Extracted records:

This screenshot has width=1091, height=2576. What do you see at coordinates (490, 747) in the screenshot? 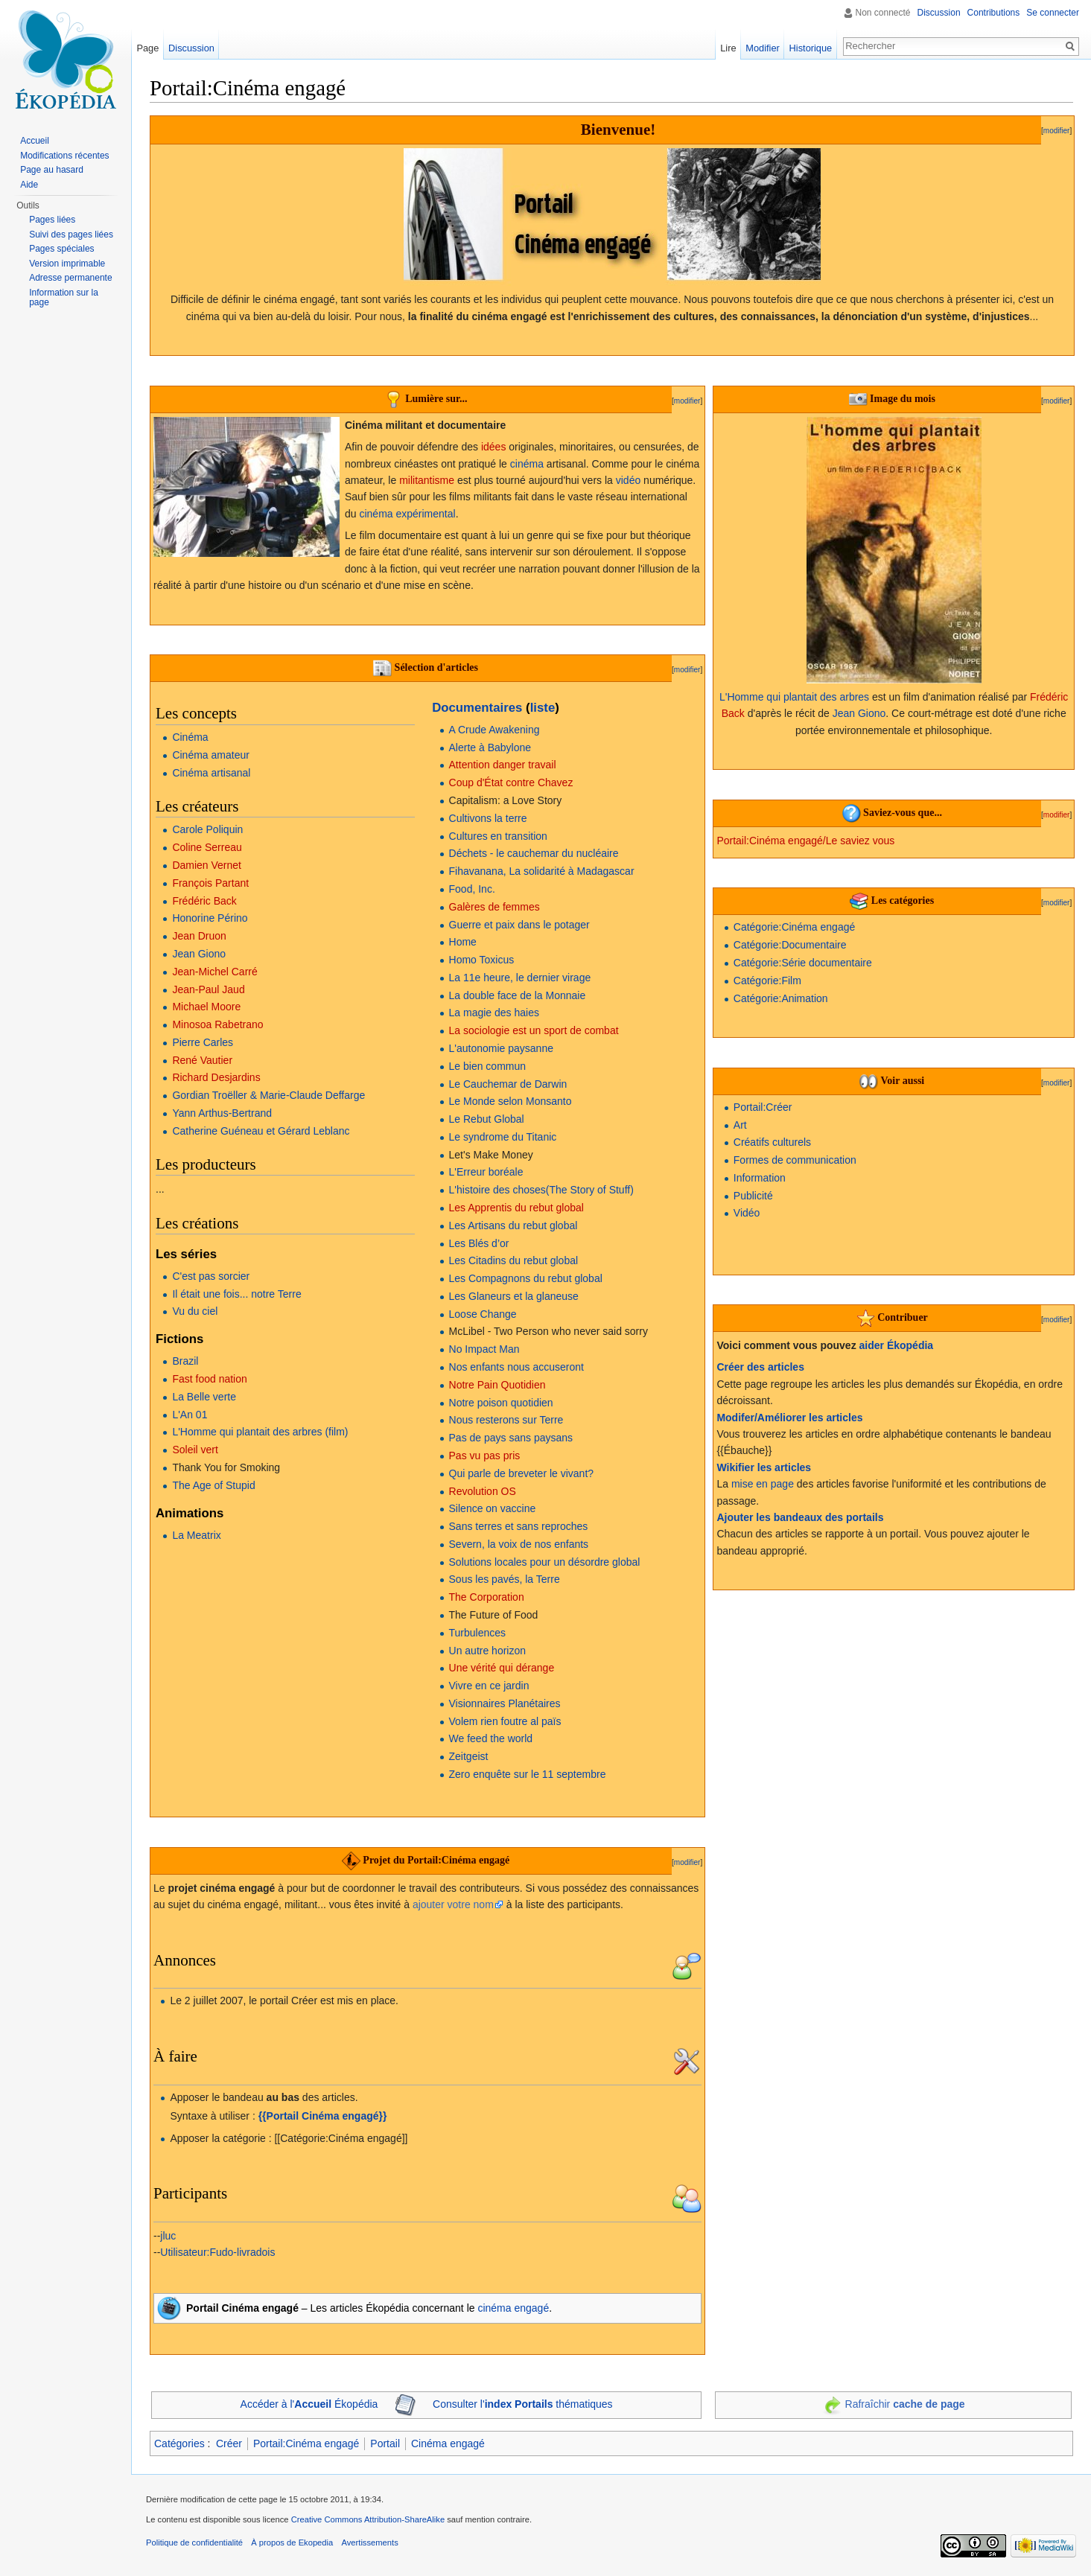
I see `Alerte à Babylone` at bounding box center [490, 747].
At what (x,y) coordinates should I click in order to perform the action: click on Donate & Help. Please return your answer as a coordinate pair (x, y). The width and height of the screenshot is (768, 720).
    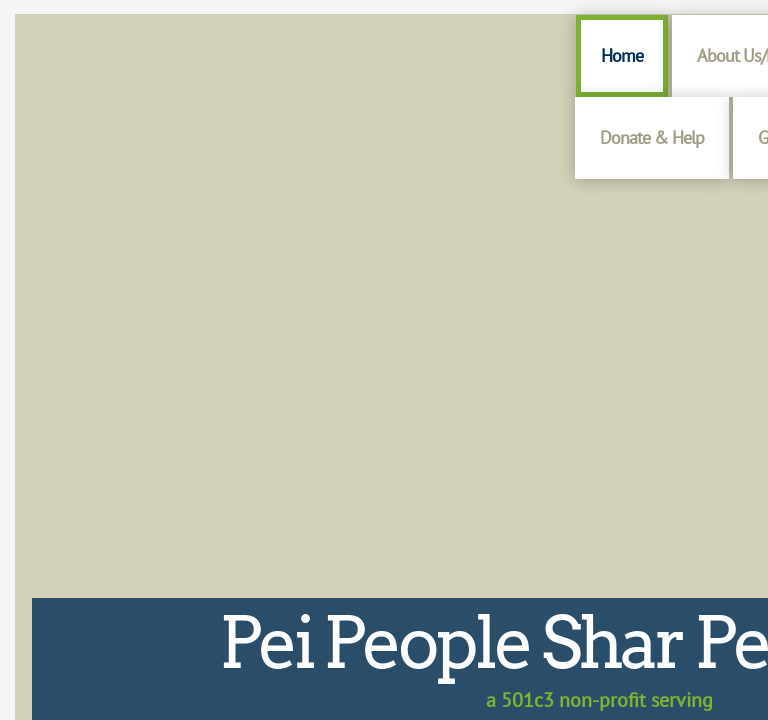
    Looking at the image, I should click on (652, 137).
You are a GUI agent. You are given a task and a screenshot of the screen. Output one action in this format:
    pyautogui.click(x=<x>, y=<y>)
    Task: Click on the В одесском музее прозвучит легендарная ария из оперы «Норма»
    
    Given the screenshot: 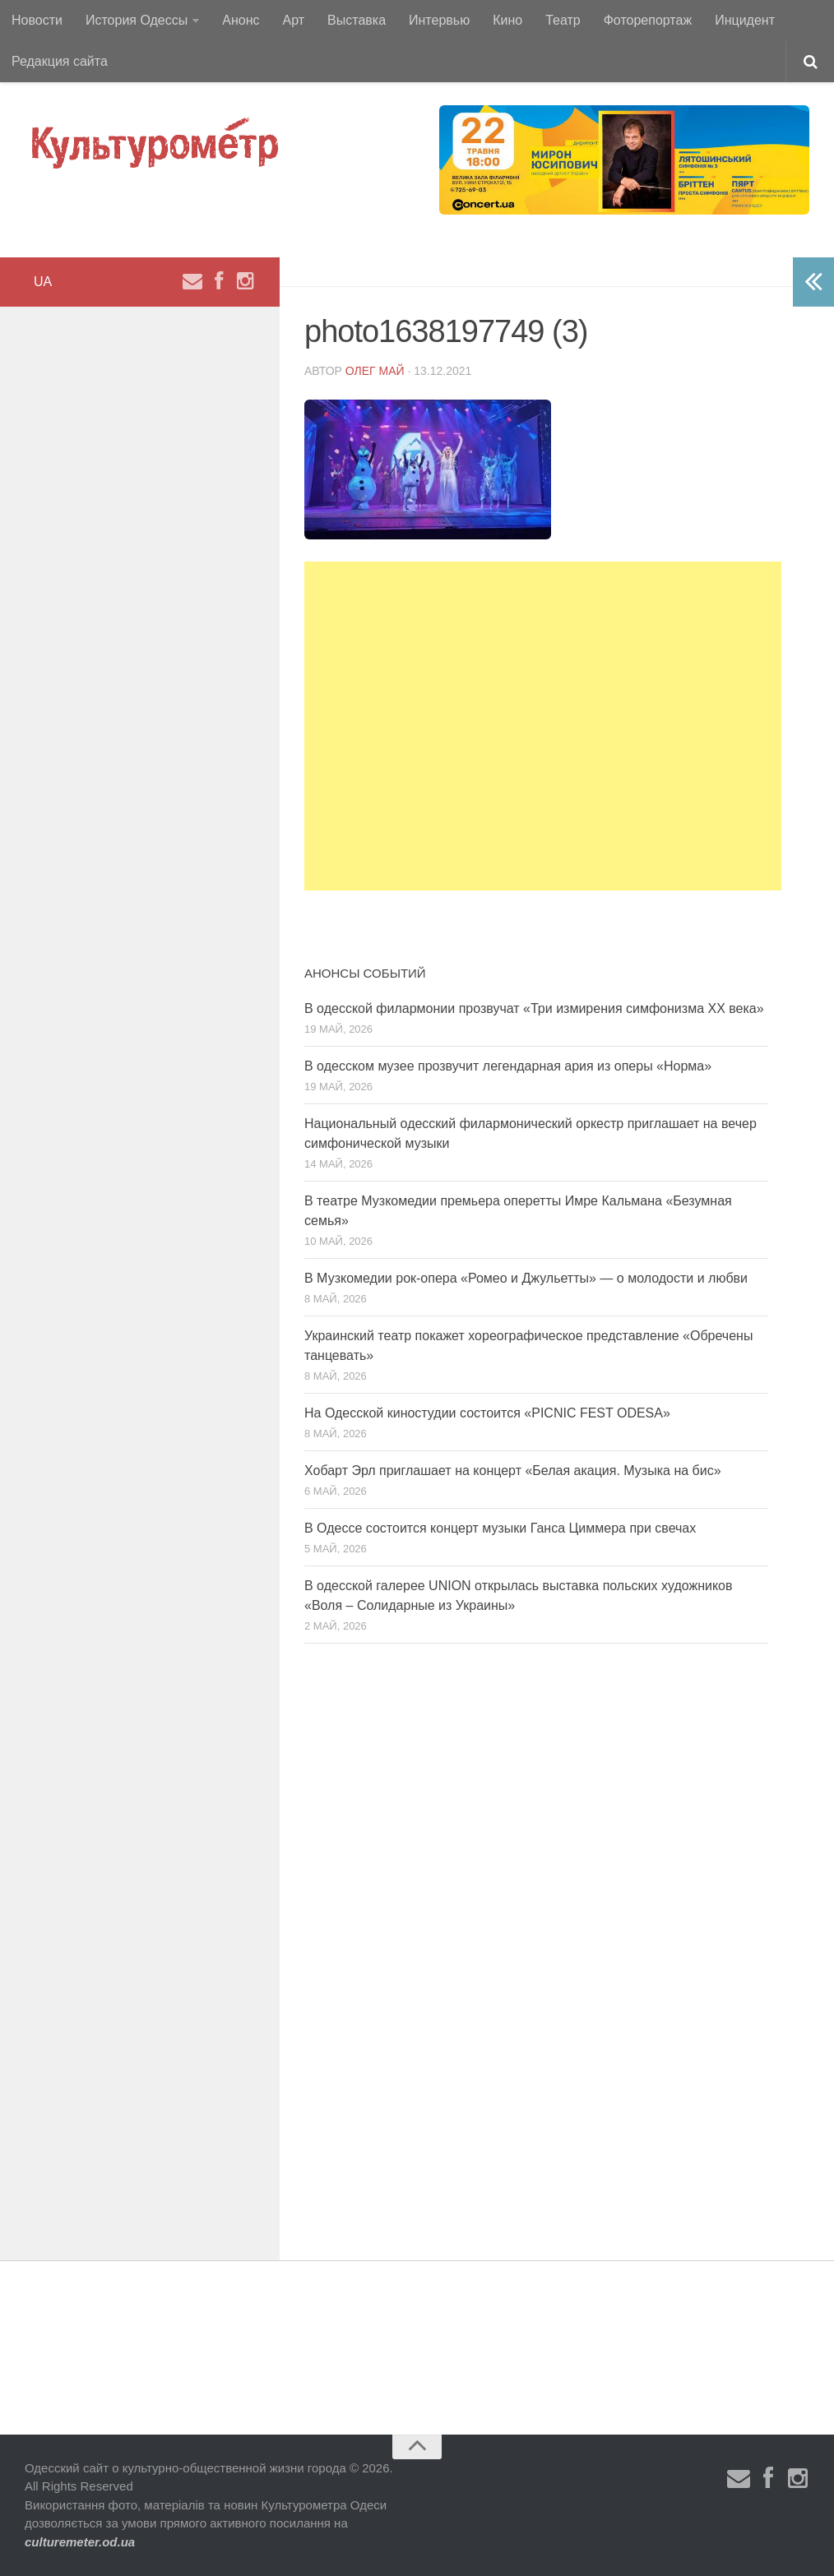 What is the action you would take?
    pyautogui.click(x=507, y=1066)
    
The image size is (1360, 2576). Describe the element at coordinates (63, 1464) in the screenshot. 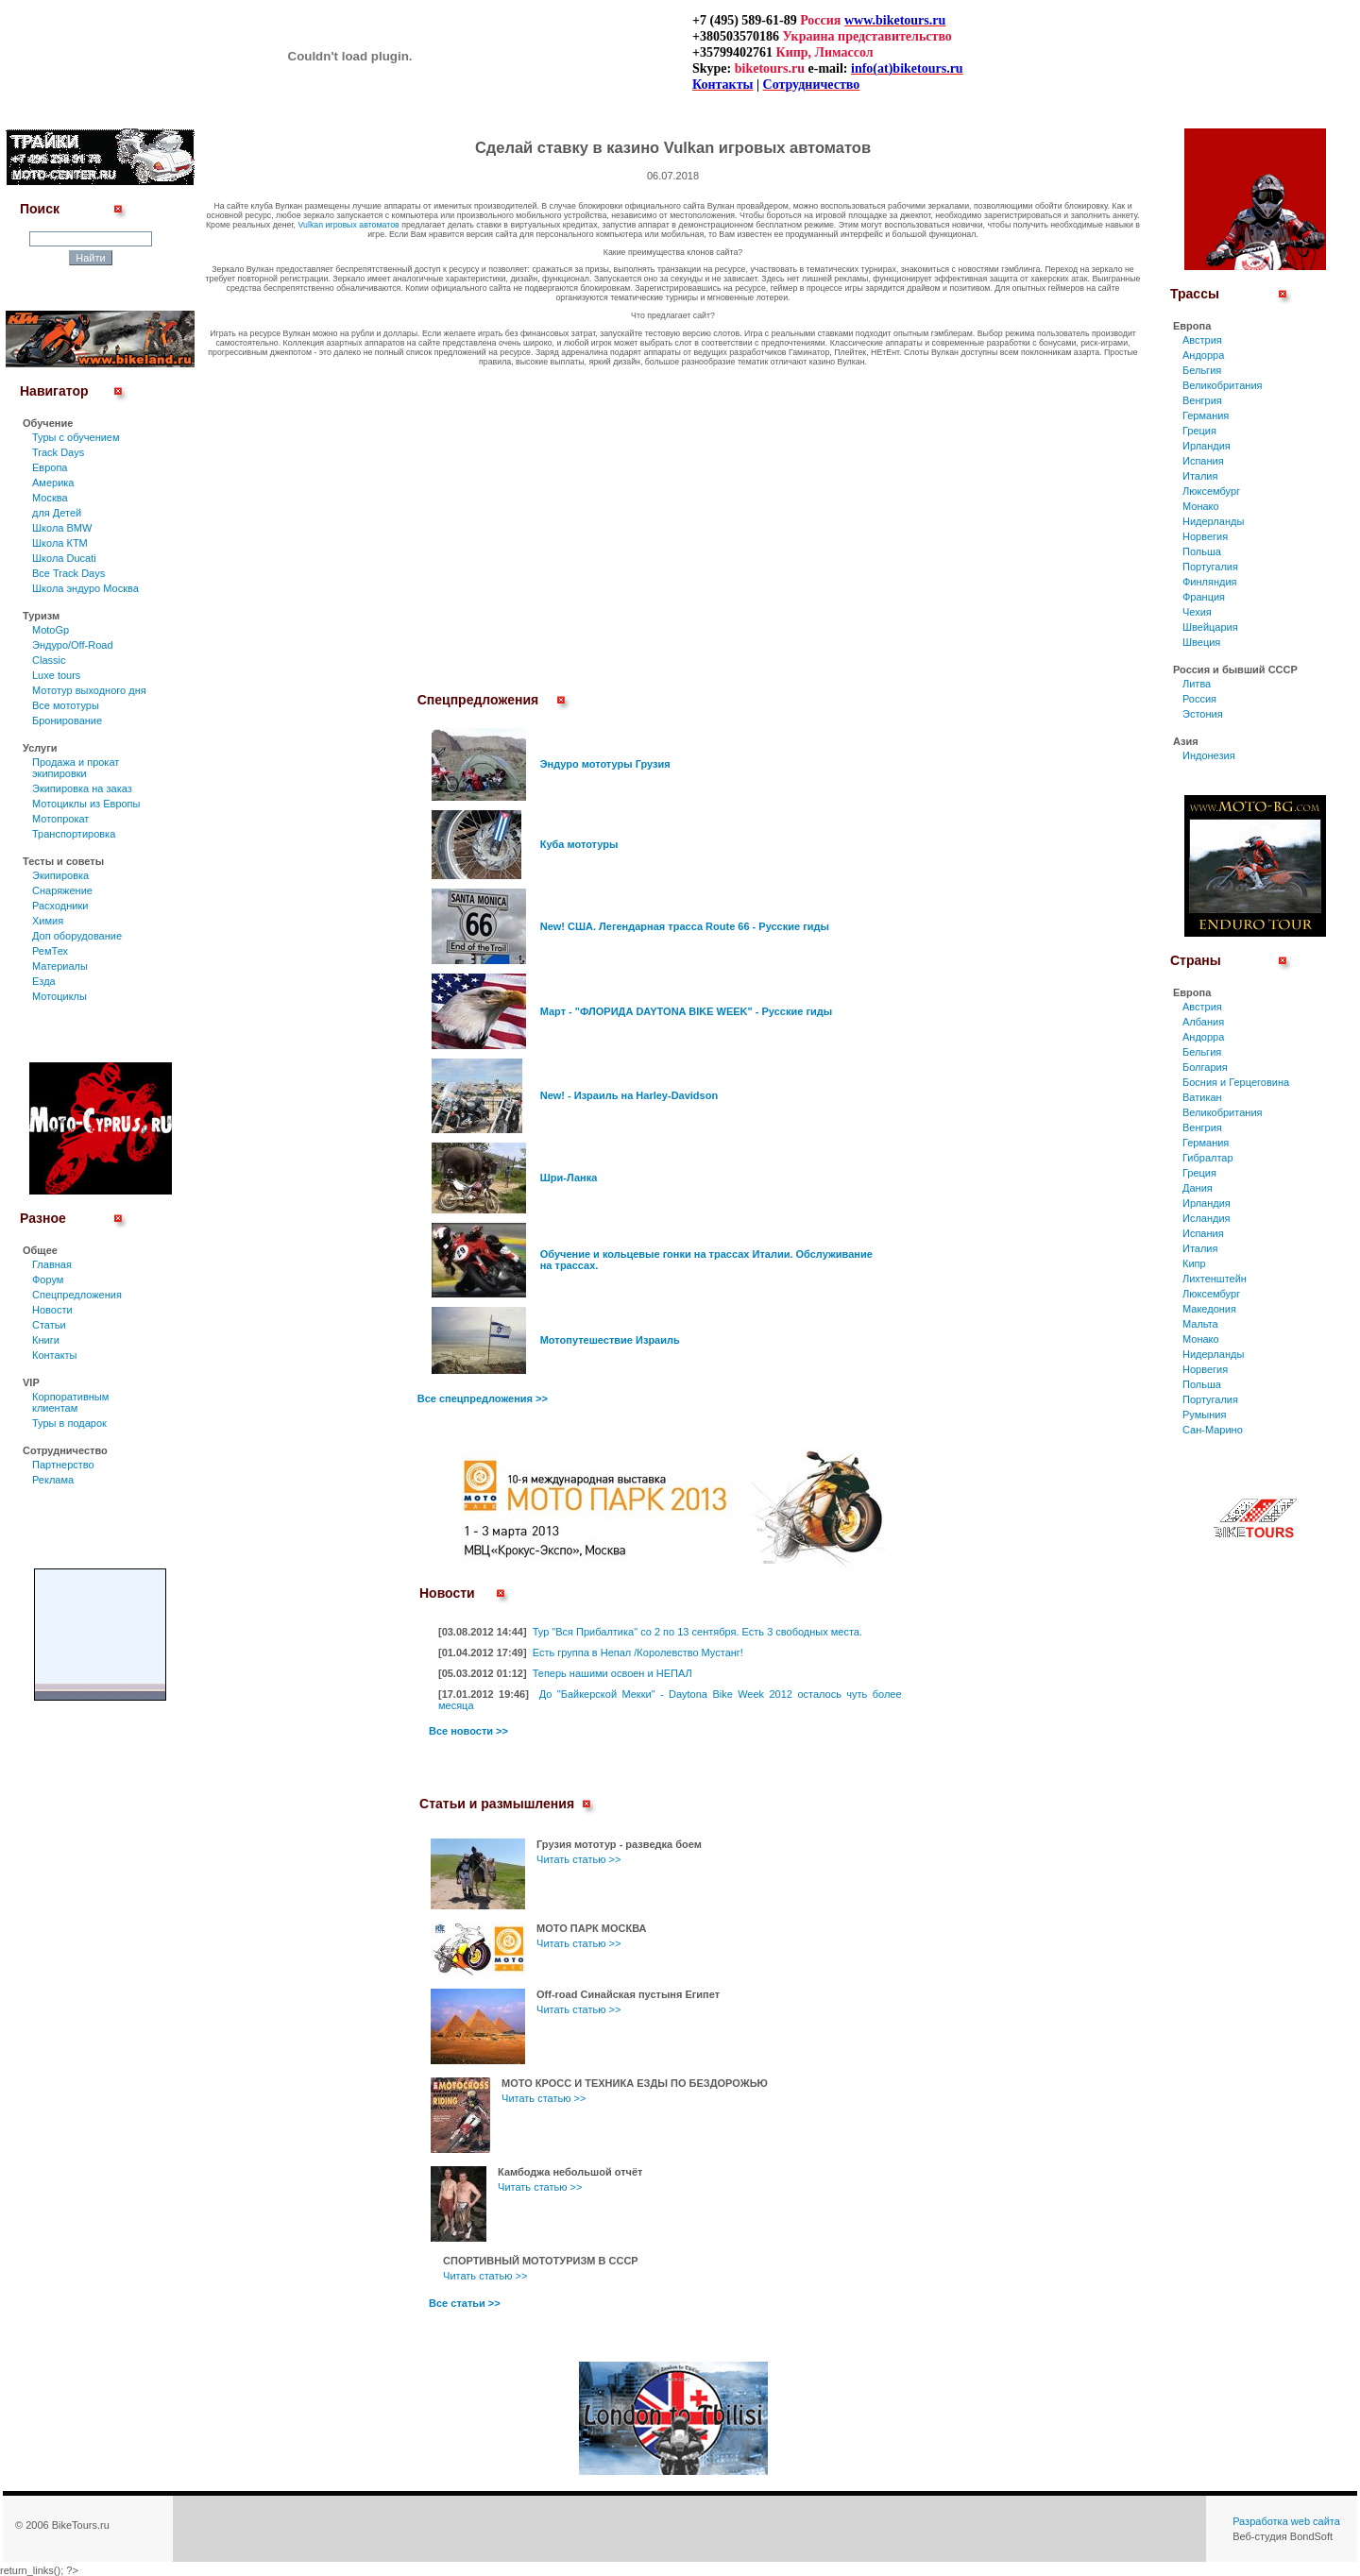

I see `Партнерство` at that location.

PROBLEM TO WORK ON: Using the records above, reproduce exactly the lines from the line containing "The image size" through the last line, with both ends kept and no pictures.

PROBLEM SOLUTION:
The image size is (1360, 2576). Describe the element at coordinates (63, 1464) in the screenshot. 

I see `Партнерство` at that location.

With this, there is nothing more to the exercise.